May, 2012

May 12

Early May Link roundup

Naomi Robbins looks at using pie charts to represent women and men in publishing. Her piece is here. The charts in question are here. Warning: Don’t click if you hate pie charts, you just might have a meltdown or wonder why all the info couldn’t be put into a single bar chart.

Discussion at Cross Validated about How best to communicate uncertainty with way too few responses. My feeling is that as news filters from scientific realms to pop culture outlets, it becomes more and more “certain” in terms of how it’s presented. Can that be fixed?

Master of data visulization Hans Rosling made Time magazines list of 100 most influential people in the world.

May 12

May Manifesto addendum

Just added another statement to my manifesto. Here is the full text:

Interpret or predict. Pick one. There is an inescapable tradeoff between models which are easy to interpret and those which make the best predictions. The larger the data set, the higher the dimensions, the more interpretability needs to be sacrificed to optimize prediction quality. This puts modern science at a crossroads, having now exploited all the low hanging fruit of simple models of the natural world. In order to move forward, we will have to put ever more confidence in complex, uninterpretable “black box” algorithms, based solely on their power to reliably predict new observations.

Since you can’t comment to WordPress pages, you can post any comments about my latest addition here. First, though, here is an example that might help explain the difference between interpreting and predicting. Suppose you wanted to say something about smoking and its effect on health. If your focus is on interpretability, you might create a simple model (perhaps using a hazards ratio) that leads you to make the following statement: “Smoking increases your risk of developing lounge cancer by 100%”.

There may be some broad truth to your statement, but to more effectively predicts whether a particular individual will develop cancer, you’ll need to include dozens of additional factors in your model. A simple proportional hazards model might be outperformed by an exotic form of regression, which might be outperformed by a neural network, which would probably be outperformed by an ensemble of various methods. At which point, you can no longer claim that smoking makes people twice as likely to get cancer. Instead, you could say that if Mrs. Jones —a real estate agent and mother of two, in her early 30s, with no family history of cancer — begins smoking two packs a day of filtered cigarettes, your model predicts that she will be 70% more likely to be diagnosed with lounge cancer in the next 10 years.

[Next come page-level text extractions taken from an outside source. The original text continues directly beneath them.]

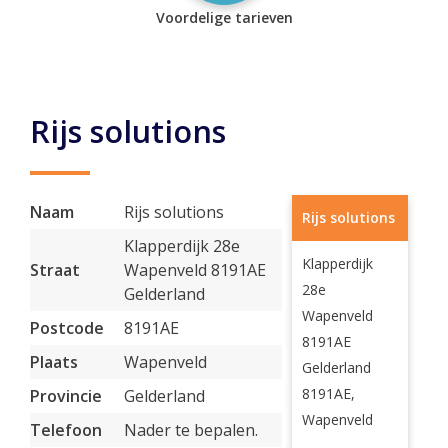
Voordelige tarieven
Rijs solutions
Naam
Rijs solutions
Rijs solutions
Klapperdijk 28e
Klapperdijk
Straat
Wapenveld 8191AE
28e
Gelderland
Wapenveld
Postcode
8191AE
8191AE
Plaats
Wapenveld
Gelderland
8191AE,
Provincie
Gelderland
Wapenveld
Telefoon
Nader te bepalen.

The shift taking place right now in how we do science is huge, so big that we’ve barely noticed. Instead of seeing the world as a set of discrete, causal linkages, this new approach sees rich webs of interconnections, correlations and feedback loops. In order to gain real traction in simulating (and making predictions about) complex systems in biology, economics and ecology, we’ll need to give up on the ideal of understanding them.